*** Block opens ***

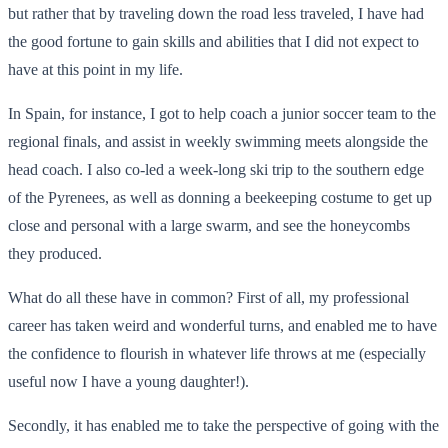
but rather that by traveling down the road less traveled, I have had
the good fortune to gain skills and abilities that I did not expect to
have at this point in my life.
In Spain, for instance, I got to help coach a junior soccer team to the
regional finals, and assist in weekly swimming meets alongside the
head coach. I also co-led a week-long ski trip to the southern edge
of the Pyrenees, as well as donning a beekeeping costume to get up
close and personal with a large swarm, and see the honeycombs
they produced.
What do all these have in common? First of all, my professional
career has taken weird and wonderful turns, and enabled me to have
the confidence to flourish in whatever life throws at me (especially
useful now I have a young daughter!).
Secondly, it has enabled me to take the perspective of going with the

*** Block closes ***

**TASK DESCRIPTION:** Each line of the listing that holds the string "coach" counts once; state how many there are, with nothing added.

**RESULT OF THE TASK:** 2